- _WORK REQUIRED_: Without including any pictures, reproduce all the lines below word for word.

Dataset entries
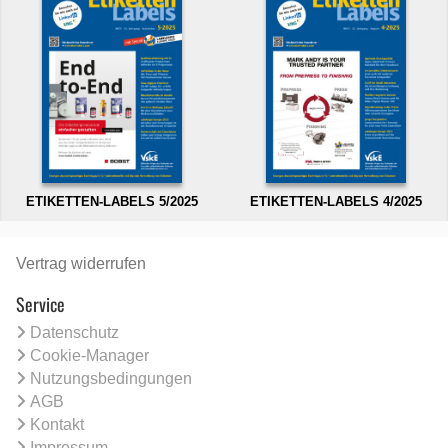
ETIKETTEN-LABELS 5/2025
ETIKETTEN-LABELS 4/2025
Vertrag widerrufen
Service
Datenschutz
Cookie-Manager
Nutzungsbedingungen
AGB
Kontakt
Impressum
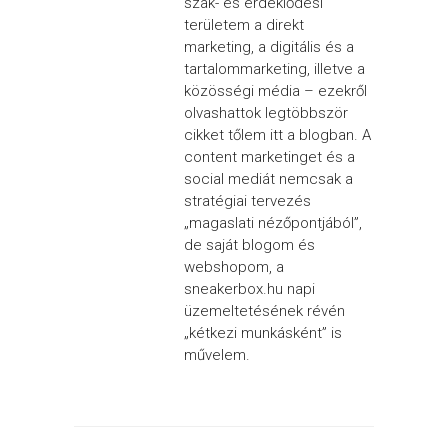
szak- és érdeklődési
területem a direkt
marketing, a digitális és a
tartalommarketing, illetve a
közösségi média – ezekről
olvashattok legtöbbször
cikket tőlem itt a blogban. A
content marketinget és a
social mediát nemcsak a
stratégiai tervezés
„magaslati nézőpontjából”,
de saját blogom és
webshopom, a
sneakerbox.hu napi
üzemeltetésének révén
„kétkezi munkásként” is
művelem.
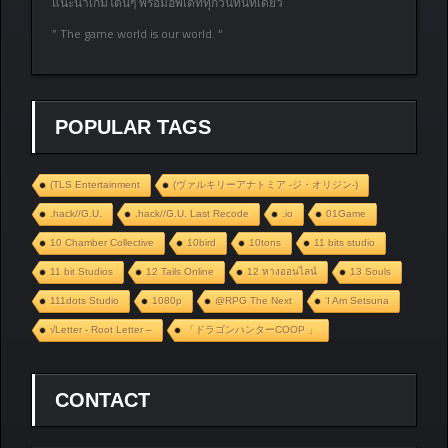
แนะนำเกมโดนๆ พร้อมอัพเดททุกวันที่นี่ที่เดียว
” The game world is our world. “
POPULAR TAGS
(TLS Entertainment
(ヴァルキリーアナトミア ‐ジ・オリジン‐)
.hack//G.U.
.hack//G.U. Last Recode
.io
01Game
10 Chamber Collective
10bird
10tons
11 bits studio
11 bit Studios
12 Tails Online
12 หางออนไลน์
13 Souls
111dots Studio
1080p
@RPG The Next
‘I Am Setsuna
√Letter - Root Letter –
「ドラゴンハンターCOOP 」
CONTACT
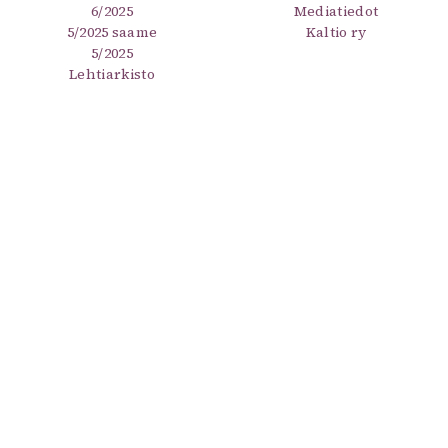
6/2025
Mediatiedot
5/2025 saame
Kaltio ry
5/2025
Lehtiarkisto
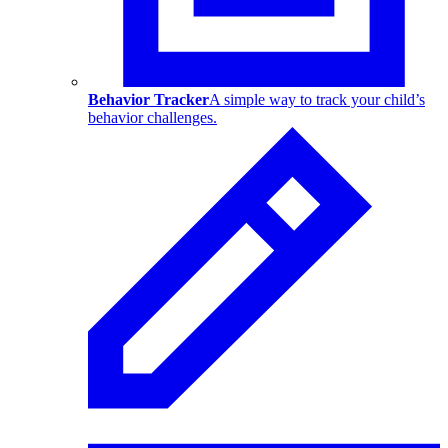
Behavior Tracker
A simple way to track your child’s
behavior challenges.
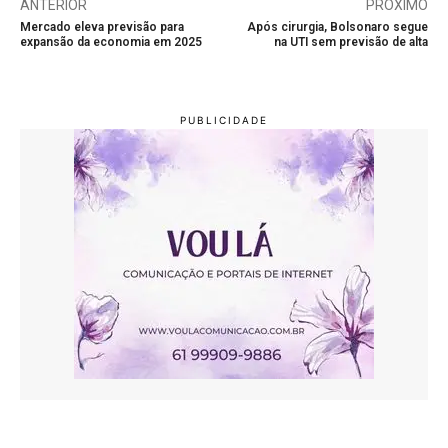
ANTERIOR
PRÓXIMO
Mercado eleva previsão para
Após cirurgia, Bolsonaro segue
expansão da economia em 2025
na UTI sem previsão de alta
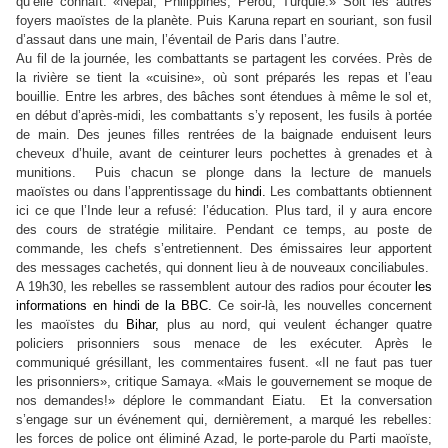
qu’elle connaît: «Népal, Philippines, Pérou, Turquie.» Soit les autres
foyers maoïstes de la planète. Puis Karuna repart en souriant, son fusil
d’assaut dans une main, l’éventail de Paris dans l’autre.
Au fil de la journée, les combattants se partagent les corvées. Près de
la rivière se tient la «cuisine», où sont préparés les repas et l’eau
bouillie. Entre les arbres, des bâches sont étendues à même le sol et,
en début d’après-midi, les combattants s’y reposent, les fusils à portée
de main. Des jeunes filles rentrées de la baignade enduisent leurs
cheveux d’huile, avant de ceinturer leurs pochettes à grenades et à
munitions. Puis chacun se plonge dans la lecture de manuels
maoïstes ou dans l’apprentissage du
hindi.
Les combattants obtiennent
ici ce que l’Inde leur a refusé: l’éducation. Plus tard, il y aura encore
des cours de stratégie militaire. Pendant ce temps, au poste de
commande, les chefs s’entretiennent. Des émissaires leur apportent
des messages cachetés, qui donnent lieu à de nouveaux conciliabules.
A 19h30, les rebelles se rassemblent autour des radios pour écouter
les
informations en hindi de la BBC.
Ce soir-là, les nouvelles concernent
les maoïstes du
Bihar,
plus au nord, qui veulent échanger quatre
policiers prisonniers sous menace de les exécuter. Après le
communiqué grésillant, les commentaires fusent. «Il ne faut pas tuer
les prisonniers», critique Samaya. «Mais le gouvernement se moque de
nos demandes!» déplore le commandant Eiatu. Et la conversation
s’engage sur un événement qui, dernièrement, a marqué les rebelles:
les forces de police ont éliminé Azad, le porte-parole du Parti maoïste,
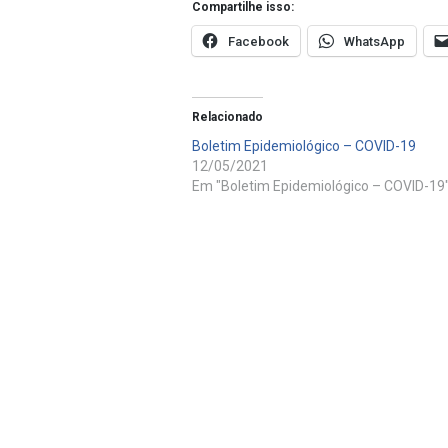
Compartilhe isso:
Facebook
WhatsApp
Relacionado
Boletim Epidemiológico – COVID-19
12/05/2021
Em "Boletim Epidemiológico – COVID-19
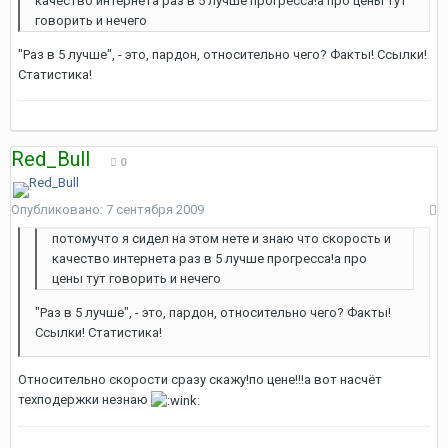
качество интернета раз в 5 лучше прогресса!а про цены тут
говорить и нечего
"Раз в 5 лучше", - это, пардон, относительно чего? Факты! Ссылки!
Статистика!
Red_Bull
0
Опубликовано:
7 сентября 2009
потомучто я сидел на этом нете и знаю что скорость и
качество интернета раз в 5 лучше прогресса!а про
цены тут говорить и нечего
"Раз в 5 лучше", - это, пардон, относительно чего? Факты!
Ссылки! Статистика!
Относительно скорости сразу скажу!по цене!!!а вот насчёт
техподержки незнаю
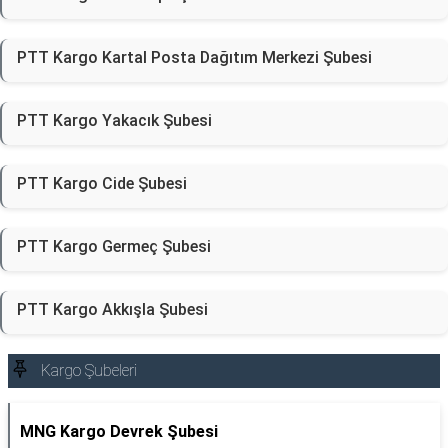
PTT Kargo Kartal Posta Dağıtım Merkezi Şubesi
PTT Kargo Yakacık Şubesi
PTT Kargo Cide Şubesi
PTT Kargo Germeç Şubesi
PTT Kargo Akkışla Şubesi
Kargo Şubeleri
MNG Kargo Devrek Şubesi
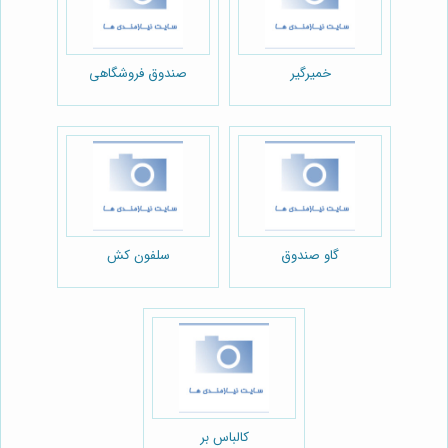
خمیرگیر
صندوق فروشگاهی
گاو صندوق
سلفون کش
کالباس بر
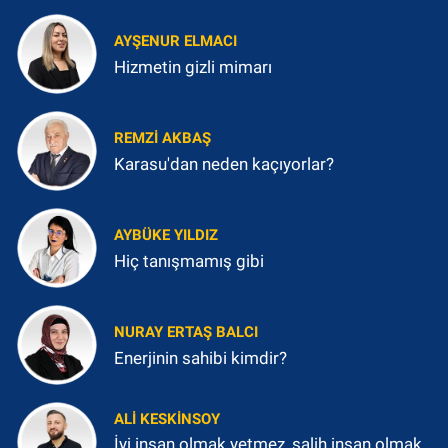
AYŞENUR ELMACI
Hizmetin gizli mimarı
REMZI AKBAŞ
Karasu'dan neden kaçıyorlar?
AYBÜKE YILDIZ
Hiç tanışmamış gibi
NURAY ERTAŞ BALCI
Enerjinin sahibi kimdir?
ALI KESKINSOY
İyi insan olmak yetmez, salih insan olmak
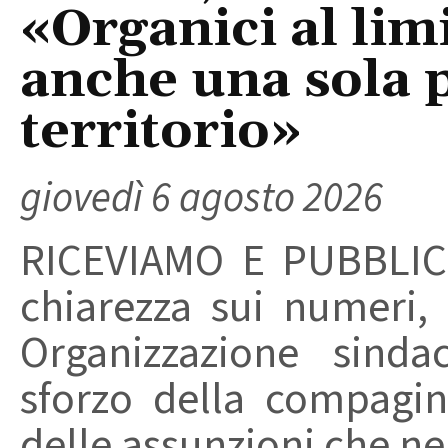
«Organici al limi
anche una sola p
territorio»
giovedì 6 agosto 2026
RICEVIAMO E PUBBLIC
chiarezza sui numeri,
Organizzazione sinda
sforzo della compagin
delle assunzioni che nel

- _RESULT_:
ETIKETTEN-LABELS 5/2025
ETIKETTEN-LABELS 4/2025
Vertrag widerrufen
Service
Datenschutz
Cookie-Manager
Nutzungsbedingungen
AGB
Kontakt
Impressum
szak- és érdeklődési
területem a direkt
marketing, a digitális és a
tartalommarketing, illetve a
közösségi média – ezekről
olvashattok legtöbbször
cikket tőlem itt a blogban. A
content marketinget és a
social mediát nemcsak a
stratégiai tervezés
„magaslati nézőpontjából”,
de saját blogom és
webshopom, a
sneakerbox.hu napi
üzemeltetésének révén
„kétkezi munkásként” is
művelem.
แนะนำเกมโดนๆ พร้อมอัพเดททุกวันที่นี่ที่เดียว
” The game world is our world. “
POPULAR TAGS
(TLS Entertainment
(ヴァルキリーアナトミア ‐ジ・オリジン‐)
.hack//G.U.
.hack//G.U. Last Recode
.io
01Game
10 Chamber Collective
10bird
10tons
11 bits studio
11 bit Studios
12 Tails Online
12 หางออนไลน์
13 Souls
111dots Studio
1080p
@RPG The Next
‘I Am Setsuna
√Letter - Root Letter –
「ドラゴンハンターCOOP 」
CONTACT
6/2025
Mediatiedot
5/2025 saame
Kaltio ry
5/2025
Lehtiarkisto
Behavior Tracker
A simple way to track your child’s
behavior challenges.
ANTERIOR
PRÓXIMO
Mercado eleva previsão para
Após cirurgia, Bolsonaro segue
expansão da economia em 2025
na UTI sem previsão de alta
qu’elle connaît: «Népal, Philippines, Pérou, Turquie.» Soit les autres
foyers maoïstes de la planète. Puis Karuna repart en souriant, son fusil
d’assaut dans une main, l’éventail de Paris dans l’autre.
Au fil de la journée, les combattants se partagent les corvées. Près de
la rivière se tient la «cuisine», où sont préparés les repas et l’eau
bouillie. Entre les arbres, des bâches sont étendues à même le sol et,
en début d’après-midi, les combattants s’y reposent, les fusils à portée
de main. Des jeunes filles rentrées de la baignade enduisent leurs
cheveux d’huile, avant de ceinturer leurs pochettes à grenades et à
munitions. Puis chacun se plonge dans la lecture de manuels
maoïstes ou dans l’apprentissage du
hindi.
Les combattants obtiennent
ici ce que l’Inde leur a refusé: l’éducation. Plus tard, il y aura encore
des cours de stratégie militaire. Pendant ce temps, au poste de
commande, les chefs s’entretiennent. Des émissaires leur apportent
des messages cachetés, qui donnent lieu à de nouveaux conciliabules.
A 19h30, les rebelles se rassemblent autour des radios pour écouter
les
informations en hindi de la BBC.
Ce soir-là, les nouvelles concernent
les maoïstes du
Bihar,
plus au nord, qui veulent échanger quatre
policiers prisonniers sous menace de les exécuter. Après le
communiqué grésillant, les commentaires fusent. «Il ne faut pas tuer
les prisonniers», critique Samaya. «Mais le gouvernement se moque de
nos demandes!» déplore le commandant Eiatu. Et la conversation
s’engage sur un événement qui, dernièrement, a marqué les rebelles:
les forces de police ont éliminé Azad, le porte-parole du Parti maoïste,
Compartilhe isso:
Facebook
WhatsApp
Relacionado
Boletim Epidemiológico – COVID-19
12/05/2021
Em "Boletim Epidemiológico – COVID-19
качество интернета раз в 5 лучше прогресса!а про цены тут
говорить и нечего
"Раз в 5 лучше", - это, пардон, относительно чего? Факты! Ссылки!
Статистика!
Red_Bull
0
Опубликовано:
7 сентября 2009
потомучто я сидел на этом нете и знаю что скорость и
качество интернета раз в 5 лучше прогресса!а про
цены тут говорить и нечего
"Раз в 5 лучше", - это, пардон, относительно чего? Факты!
Ссылки! Статистика!
Относительно скорости сразу скажу!по цене!!!а вот насчёт
техподержки незнаю
PTT Kargo Kartal Posta Dağıtım Merkezi Şubesi
PTT Kargo Yakacık Şubesi
PTT Kargo Cide Şubesi
PTT Kargo Germeç Şubesi
PTT Kargo Akkışla Şubesi
Kargo Şubeleri
MNG Kargo Devrek Şubesi
خمیرگیر
صندوق فروشگاهی
گاو صندوق
سلفون کش
کالباس بر
AYŞENUR ELMACI
Hizmetin gizli mimarı
REMZI AKBAŞ
Karasu'dan neden kaçıyorlar?
AYBÜKE YILDIZ
Hiç tanışmamış gibi
NURAY ERTAŞ BALCI
Enerjinin sahibi kimdir?
ALI KESKINSOY
İyi insan olmak yetmez, salih insan olmak
«Organici al limi
anche una sola p
territorio»
giovedì 6 agosto 2026
RICEVIAMO E PUBBLIC
chiarezza sui numeri,
Organizzazione sinda
sforzo della compagin
delle assunzioni che nel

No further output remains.